Özge Özbek avait déjà été condamné à 6 ans et 3 mois de prison pour « appartenance à une organisation terroriste » le 22 novembre 2011, alors qu’elle était étudiante et avait déjà commencé à travailler au gouvernorat de Diyarbakır dans les services sociaux. le 27 octobre 2020, Özge Özbek est opérée d’une tumeur au cerveau. Malgré la gravité de son état, attesté par rapport du conseil de santé de l’hôpital du ministère de la Santé, confirmé par le rapport du Conseil de la santé de l’Institut de médecine légale d’Istanbul (ATK) attestant que le maintien en détention est incompatible avec l’état de santé de la détenue, la remise en liberté pour raisons médicales est rejetée.

Maintenues en prison en dépit d’avoir purgé leur peine

-Nedime Yaklav a purgé une peine de 30 ans et devait sortir le 1/4/2023.

-Gülşen Adet a purgé une peine de 30 ans et devait sortir le 28/3/2024 et Nuriye Adet (sœur de Gülşen) a purgé une peine de 30 ans et devait sortir le 3/3/2024.

-Hicran Binici a purgé une peine de 30 ans et devait sortir le 16/4/2024.

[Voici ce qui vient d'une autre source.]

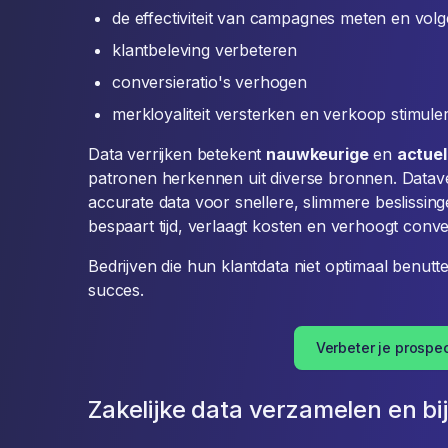
de effectiviteit van campagnes meten en vol
klantbeleving verbeteren
conversieratio's verhogen
merkloyaliteit versterken en verkoop stimule
Data verrijken betekent
nauwkeurige
en
actue
patronen herkennen uit diverse bronnen. Dataver
accurate data voor snellere, slimmere beslissin
bespaart tijd, verlaagt kosten en verhoogt conve
Bedrijven die hun klantdata niet optimaal benut
succes.
Verbeter je prospec
Zakelijke data verzamelen en b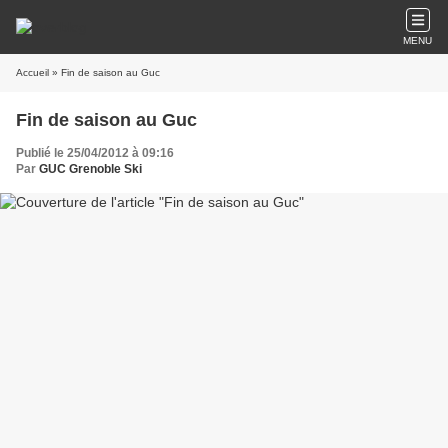
MENU
Accueil
» Fin de saison au Guc
Fin de saison au Guc
Publié le 25/04/2012 à 09:16
Par
GUC Grenoble Ski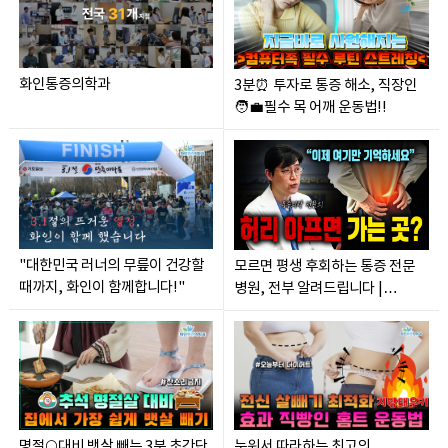
화인통증의학과
3분⏰ 투자로 통증 해소, 직장인
🧑‍💼필수 목 어깨 운동법!!
"대한민국 러너의 무릎이 건강할
모르면 평생 후회하는 통증 전문
때까지, 화인이 함께합니다!"
병원, 전부 알려드립니다 |
통증의학과 |
명절🌕대비 뱃살 빼는 3분 초간단
누워서 따라하는 최고의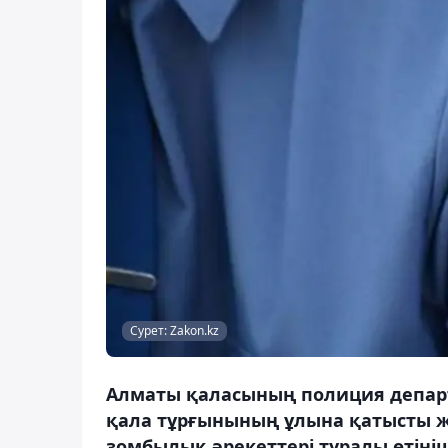
Сурет: Zakon.kz
Алматы қаласының полиция департа
қала тұрғынының ұлына қатысты ж
зомбылық әрекеттері туралы өтіні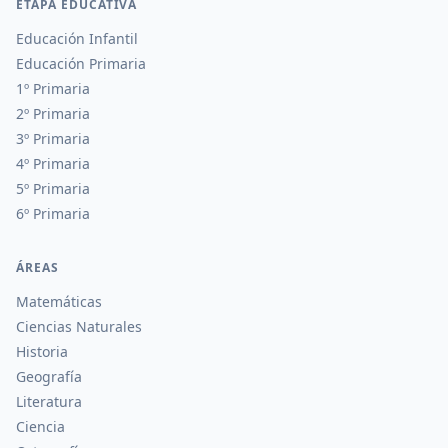
ETAPA EDUCATIVA
Educación Infantil
Educación Primaria
1º Primaria
2º Primaria
3º Primaria
4º Primaria
5º Primaria
6º Primaria
ÁREAS
Matemáticas
Ciencias Naturales
Historia
Geografía
Literatura
Ciencia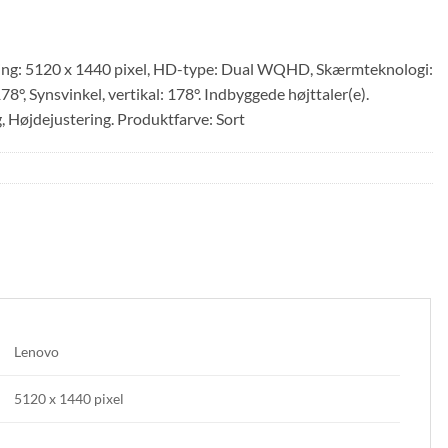
ing: 5120 x 1440 pixel, HD-type: Dual WQHD, Skærmteknologi:
8°, Synsvinkel, vertikal: 178°. Indbyggede højttaler(e).
 Højdejustering. Produktfarve: Sort
Lenovo
5120 x 1440 pixel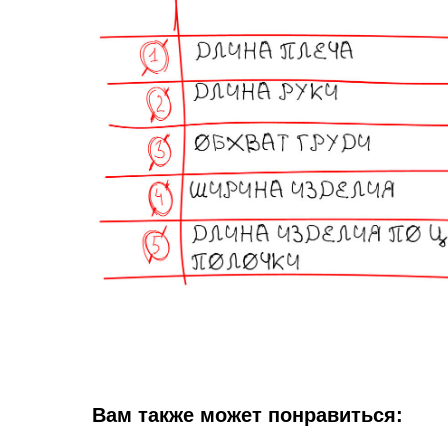
Вам также может понравиться: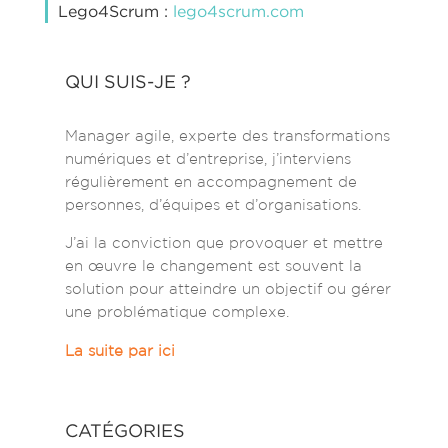
Lego4Scrum :
lego4scrum.com
QUI SUIS-JE ?
Manager agile, experte des transformations
numériques et d’entreprise, j’interviens
régulièrement en accompagnement de
personnes, d’équipes et d’organisations.
J’ai la conviction que provoquer et mettre
en œuvre le changement est souvent la
solution pour atteindre un objectif ou gérer
une problématique complexe.
La suite par ici
CATÉGORIES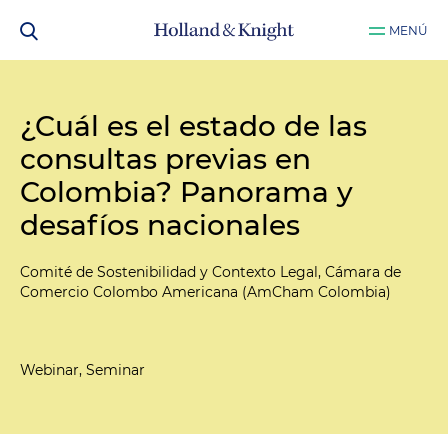
MENÚ
¿Cuál es el estado de las
consultas previas en
Colombia? Panorama y
desafíos nacionales
Comité de Sostenibilidad y Contexto Legal, Cámara de
Comercio Colombo Americana (AmCham Colombia)
Webinar, Seminar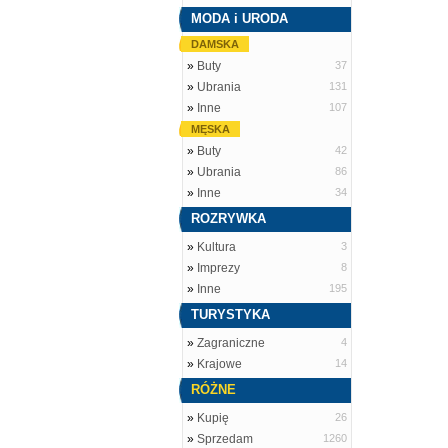
MODA i URODA
DAMSKA
»
Buty
37
»
Ubrania
131
»
Inne
107
MĘSKA
»
Buty
42
»
Ubrania
86
»
Inne
34
ROZRYWKA
»
Kultura
3
»
Imprezy
8
»
Inne
195
TURYSTYKA
»
Zagraniczne
4
»
Krajowe
14
RÓŻNE
»
Kupię
26
»
Sprzedam
1260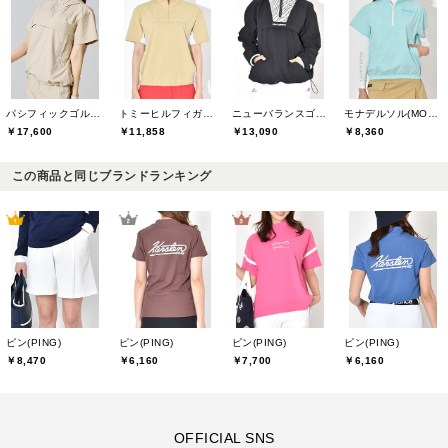
パシフィックゴルフクラブ(Pacific GOLF CLUB)
トミーヒルフィガーゴルフ(TOMMY HILFIGER GOLF)
ニューバランスゴルフ(New Balance Golf)
モナデルソル(MONA DELSOL)
￥17,600
￥11,858
￥13,090
￥8,360
この商品と同じブランドランキング
ピン(PING)
ピン(PING)
ピン(PING)
ピン(PING)
￥8,470
￥6,160
￥7,700
￥6,160
OFFICIAL SNS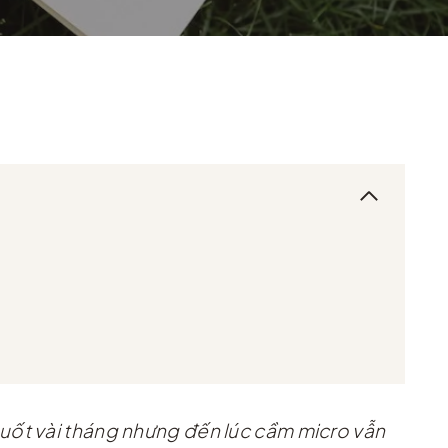
uốt vài tháng nhưng đến lúc cầm micro vẫn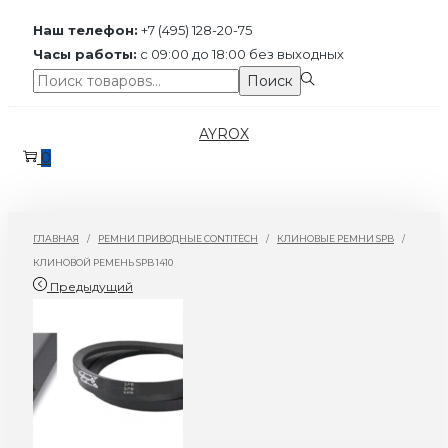
Наш телефон:
+7 (495) 128-20-75
Часы работы:
с 09:00 до 18:00 без выходных
Поиск:>
Поиск
Перейти
Перейти
AYROX
к
к
0
навигации
содержимому
ГЛАВНАЯ
/
РЕМНИ ПРИВОДНЫЕ CONTITECH
/
КЛИНОВЫЕ РЕМНИ SPB
/
КЛИНОВОЙ РЕМЕНЬ SPB 1410
Предыдущий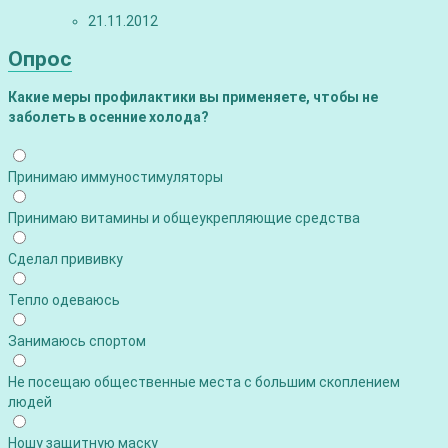
21.11.2012
Опрос
Какие меры профилактики вы применяете, чтобы не
заболеть в осенние холода?
Принимаю иммуностимуляторы
Принимаю витамины и общеукрепляющие средства
Сделал прививку
Тепло одеваюсь
Занимаюсь спортом
Не посещаю общественные места с большим скоплением
людей
Ношу защитную маску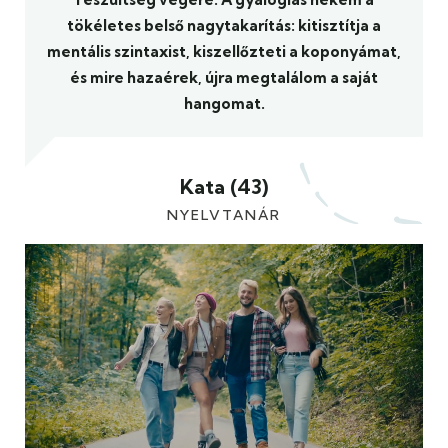
tökéletes belső nagytakarítás: kitisztítja a
mentális szintaxist, kiszellőzteti a koponyámat,
és mire hazaérek, újra megtalálom a saját
hangomat.
Kata (43)
NYELVTANÁR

-Sermin Demirdağ a purgé une peine de 30 ans et devait sortir en mars 2022.

-Jiyan Ateş a purgé une peine de 12 ans et devait sortir en octobre 2021.

-Rozerin Kurt a purgé une peine de 9 ans et devait sortir le 28/11/2022.

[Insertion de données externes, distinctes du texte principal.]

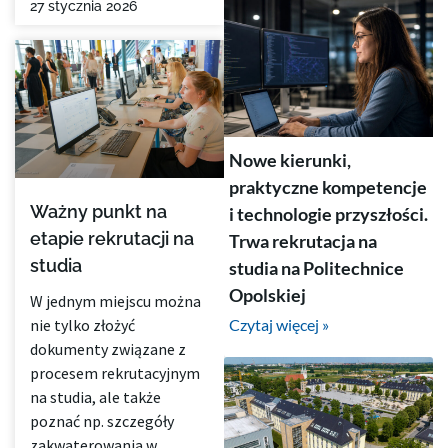
27 stycznia 2026
Nowe kierunki,
praktyczne kompetencje
Ważny punkt na
i technologie przyszłości.
etapie rekrutacji na
Trwa rekrutacja na
studia
studia na Politechnice
Opolskiej
W jednym miejscu można
Czytaj więcej »
nie tylko złożyć
dokumenty związane z
procesem rekrutacyjnym
na studia, ale także
poznać np. szczegóły
zakwaterowania w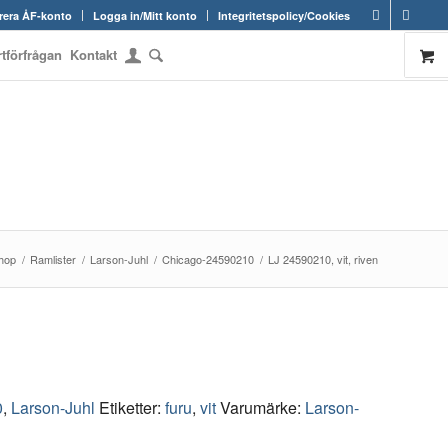
rera ÅF-konto
Logga in/Mitt konto
Integritetspolicy/Cookies
rtförfrågan
Kontakt
hop
/
Ramlister
/
Larson-Juhl
/
Chicago-24590210
/
LJ 24590210, vit, riven
0
,
Larson-Juhl
Etiketter:
furu
,
vit
Varumärke:
Larson-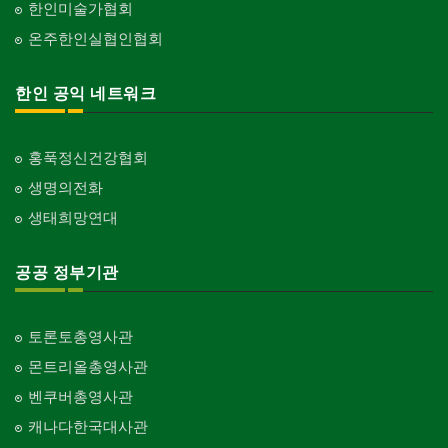
한인미술가협회
온주한인실협인협회
한인 공익 네트워크
홍푹정신건강협회
생명의전화
생태희망연대
공공 정부기관
토론토총영사관
몬트리올총영사관
벤쿠버총영사관
캐나다한국대사관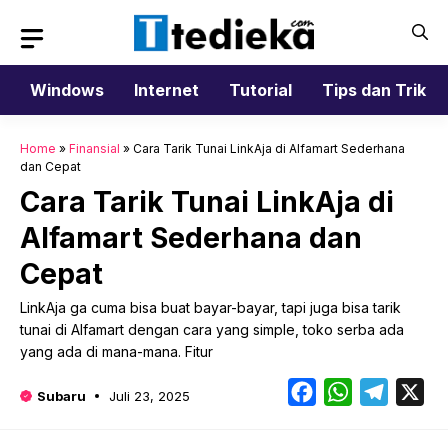
Langsung
ke
isi
Windows
Internet
Tutorial
Tips dan Trik
Home
»
Finansial
»
Cara Tarik Tunai LinkAja di Alfamart Sederhana
dan Cepat
Cara Tarik Tunai LinkAja di
Alfamart Sederhana dan
Cepat
LinkAja ga cuma bisa buat bayar-bayar, tapi juga bisa tarik
tunai di Alfamart dengan cara yang simple, toko serba ada
yang ada di mana-mana. Fitur
Facebook
WhatsApp
Telegr
X
Subaru
Juli 23, 2025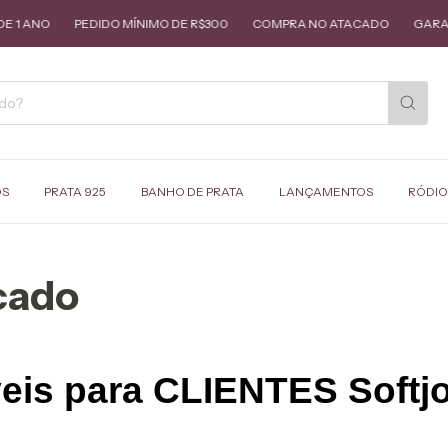
PEDIDO MÍNIMO DE R$300
COMPRA NO ATACADO
GARANTIA DE 1
OS
PRATA 925
BANHO DE PRATA
LANÇAMENTOS
RÓDIO
cado
eis para CLIENTES Softj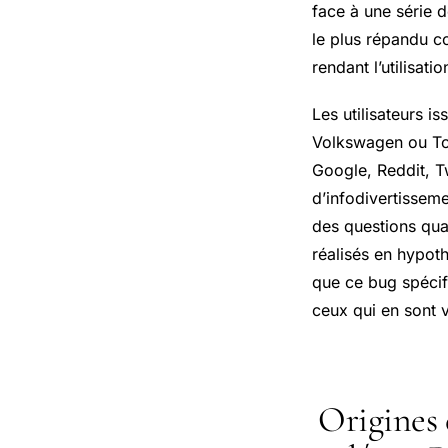
face à une série d
le plus répandu co
rendant l’utilisat
Les utilisateurs i
Volkswagen ou To
Google, Reddit, T
d’infodivertissem
des questions quan
réalisés en hypo
que ce bug spécif
ceux qui en sont v
Origines 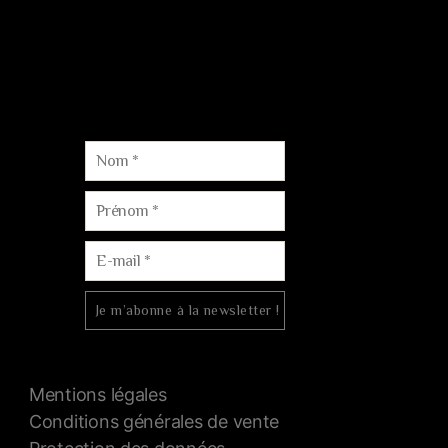
Lydie & Arnaud Billard
4 rue Bacchus, Reuil 51480 AU-COEUR-DE-LA-VALLÉE
Courriel :
contact@champagne-dom-bacchus.fr
Tél. :
06.88.15.73.60
Mentions légales
Conditions générales de vente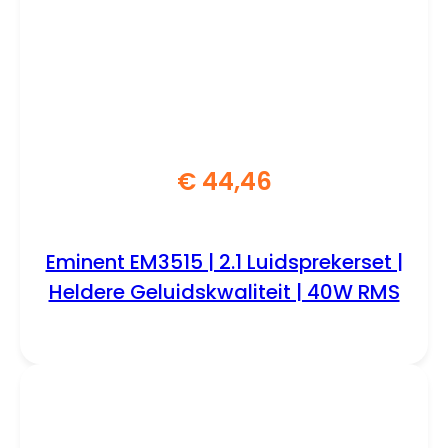
€
44,46
Eminent EM3515 | 2.1 Luidsprekerset |
Heldere Geluidskwaliteit | 40W RMS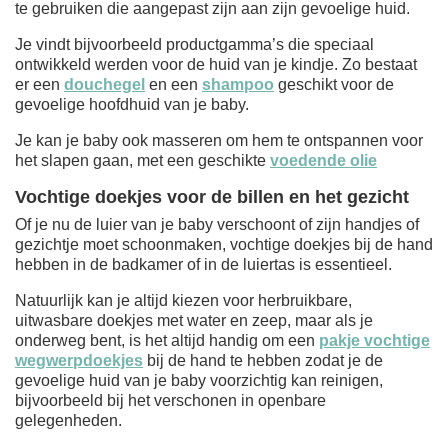
te gebruiken die aangepast zijn aan zijn gevoelige huid.
Je vindt bijvoorbeeld productgamma’s die speciaal
ontwikkeld werden voor de huid van je kindje. Zo bestaat
er een
douchegel
en een
shampoo
geschikt voor de
gevoelige hoofdhuid van je baby.
Je kan je baby ook masseren om hem te ontspannen voor
het slapen gaan, met een geschikte
voedende olie
Vochtige doekjes voor de billen en het gezicht
Of je nu de luier van je baby verschoont of zijn handjes of
gezichtje moet schoonmaken, vochtige doekjes bij de hand
hebben in de badkamer of in de luiertas is essentieel.
Natuurlijk kan je altijd kiezen voor herbruikbare,
uitwasbare doekjes met water en zeep, maar als je
onderweg bent, is het altijd handig om een
pakje vochtige
wegwerpdoekjes
bij de hand te hebben zodat je de
gevoelige huid van je baby voorzichtig kan reinigen,
bijvoorbeeld bij het verschonen in openbare
gelegenheden.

-Özlem Demir a purgé une peine de 9 ans et devait sortir le 11/12/2022.

– Nejla Yıldız est emprisonnée depuis 9 ans. Elle a purgé sa peine mais se trouve toujours séquestrée.

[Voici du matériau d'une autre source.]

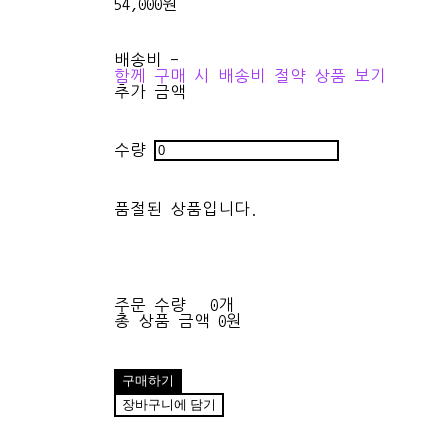
54,000원
배송비
-
함께 구매 시 배송비 절약 상품 보기
추가 금액
수량
품절된 상품입니다.
주문 수량
0개
총 상품 금액
0원
구매하기
장바구니에 담기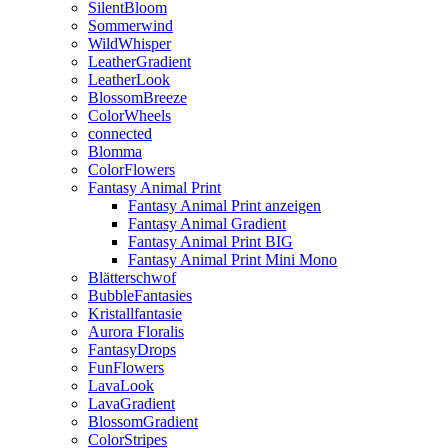
SilentBloom
Sommerwind
WildWhisper
LeatherGradient
LeatherLook
BlossomBreeze
ColorWheels
connected
Blomma
ColorFlowers
Fantasy Animal Print
Fantasy Animal Print anzeigen
Fantasy Animal Gradient
Fantasy Animal Print BIG
Fantasy Animal Print Mini Mono
Blätterschwof
BubbleFantasies
Kristallfantasie
Aurora Floralis
FantasyDrops
FunFlowers
LavaLook
LavaGradient
BlossomGradient
ColorStripes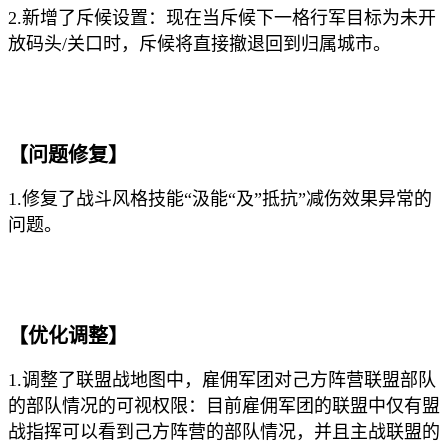
2.新增了斥候设置：现在当斥候下一格行军目标为未开
放码头/关口时，斥候将直接撤退回到归属城市。
【问题修复】
1.修复了战斗风格技能“汲能“及”抵抗”减伤效果异常的
问题。
【优化调整】
1.调整了联盟战地图中，雇佣军团对己方阵营联盟部队
的部队情况的可视权限：目前雇佣军团的联盟中仅有盟
战指挥可以看到己方阵营的部队情况，并且主战联盟的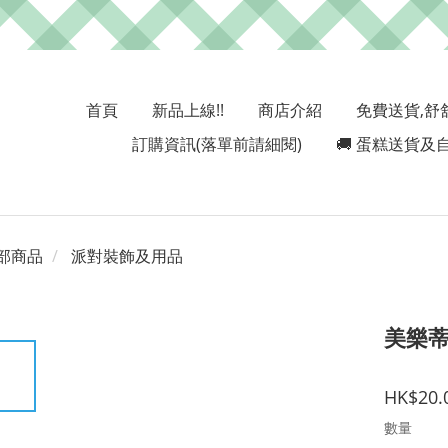
首頁
新品上線!!
商店介紹
免費送貨,舒
訂購資訊(落單前請細閱)
🚚 蛋糕送貨及自
部商品
派對裝飾及用品
美樂蒂
HK$20.
數量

Avec ma camarade Leyla Güven. C’est une mère de quatre enfants. Nous nous trouvons actuellement dans la même cellule.

Leyla Güven entourée de Sevim et Emine, toutes deux de Diyarbakir.

‘’Je vous ai fourni des informations brèves sur la situation de mes camarades détenues. Je compte sur votre affectueuse attention et votre solidarité et vous souhaite une action pleine de réussite. Les femmes kurdes, qui continuent à lutter en toute fierté et détermination, saluent chaleureusement tous les ami-e-s et leur adressent toute leur affection. Leyla’’.

Leyla Güven a écrit, en juin dernier, aux ambassadeurs de seize pays en poste à Ankara – parmi lesquels l’ambassadeur de France – pour leur demander de contribuer à trouver une solution pacifique et démocratique à la question kurde, mais aussi pour les informer de la situation des détenus. Recevra-t-elle au moins un accusé de réception ? A nous d’appuyer cette demande ! les courriers des associations des droits de l’homme, des avocats, des députés DEM adressés au ministère turc de la Justice, à l’assemblée parlementaire, n’ont reçu aucune réponse jusqu’à présent. La situation carcérale des détenus est discutée à la Grande Assemblée de Turquie (chambre des députés) mais celle des Kurdes en est exclue. Seule une intervention internationale, ferme et contraignante, peut faire cesser l’arbitraire.